To counter the cheating, here are a few approaches that have shown to work:
Crowdsource verification. For certain activities, an outside party can verify the quality or veracity of a behavior. For example, if customer service representatives are rewarded based on the volume of credit cards they issue, they can cheat the system by distributing them without a customer request or lying about the request. However, if employees are only rewarded when a customer ranks their support as “Helpful,” then the quality is filtered through the crowd.
Moderate verification. While this is more expensive than crowd sourcing, you could give an individual or team the responsibility of confirming behaviors, spot-checking oddities and responding to complaints of unfairness. Even with a handful of irregular spot checks, habitual cheaters will be discovered. Take Volkswagen as an example.
Quarantine cheaters. If the cheaters all belong to one team or geographical region, you may choose to manage and monitor them separately, particularly if the cheating is more of a cultural perception or difference in departmental values.

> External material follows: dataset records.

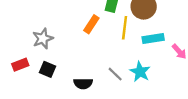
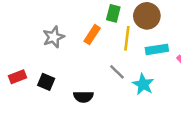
gray star: (43, 38) -> (54, 37), moved
gray line: (115, 74) -> (117, 72), moved

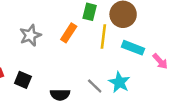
cyan rectangle: (157, 49) -> (133, 48), turned 30
gray line: (117, 72) -> (95, 86), moved

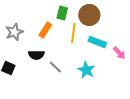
gray line: (95, 86) -> (55, 67), moved
black semicircle: (60, 95) -> (36, 55), moved

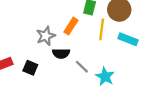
gray star: (14, 32) -> (46, 36), moved
cyan star: (86, 70) -> (105, 77), moved

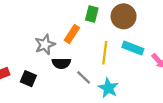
yellow line: (102, 29) -> (105, 53), moved

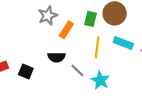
green rectangle: (92, 14) -> (90, 19), moved
gray star: (45, 45) -> (48, 16), moved

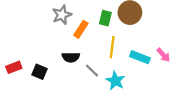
cyan rectangle: (123, 43) -> (140, 57), moved

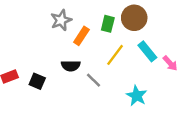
yellow line: (112, 47) -> (115, 55), turned 30
cyan rectangle: (140, 57) -> (147, 51), moved, turned 30
cyan star: (115, 81) -> (137, 96), moved

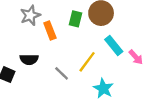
orange rectangle: (81, 36) -> (50, 30), turned -54
yellow line: (115, 55) -> (87, 62), moved
black semicircle: (71, 66) -> (29, 59), moved

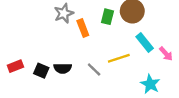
black semicircle: (29, 59) -> (63, 68), moved
yellow line: (87, 62) -> (119, 58), turned 35
cyan star: (103, 88) -> (150, 84), moved

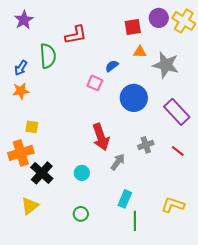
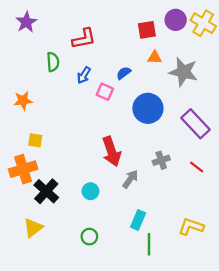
green semicircle: (48, 56) -> (53, 62), size x0.7
blue arrow: (21, 68) -> (84, 75), moved

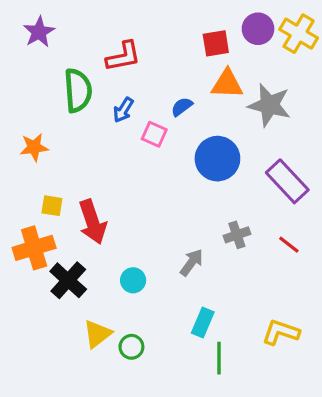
orange triangle: (155, 57) -> (227, 84), size x1.5
green semicircle: (53, 62) -> (78, 90), size x1.5
red arrow: (111, 151) -> (93, 222), moved
yellow triangle: (33, 228) -> (97, 334), moved

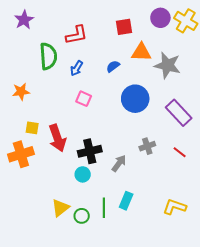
red square: (216, 43) -> (124, 27), moved
pink square: (154, 134) -> (84, 99), moved
black cross: (68, 280) -> (90, 151), moved, turned 35
green line: (219, 358) -> (104, 208), moved

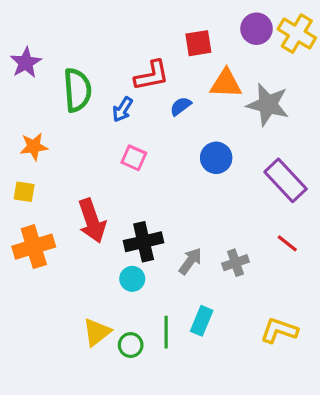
purple star: (24, 20) -> (26, 63), moved
red L-shape: (77, 35) -> (152, 76), moved
blue circle: (135, 99) -> (216, 158), size x0.7
yellow square: (32, 128) -> (24, 192), moved
gray cross: (147, 146) -> (236, 263), moved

This could save you from changing an entire system that performs great throughout other parts of an organization.
Remind people of honesty. In a classic British experiment, a drawing of eyeballs mounted over a collection box at a corporate coffee bar helped enforced the honor system. Similarly, when people sign an ethics pledge at the beginning rather than the end of tax forms or job applications—before there’s an opportunity to cheat—they are significantly less likely to be dishonest.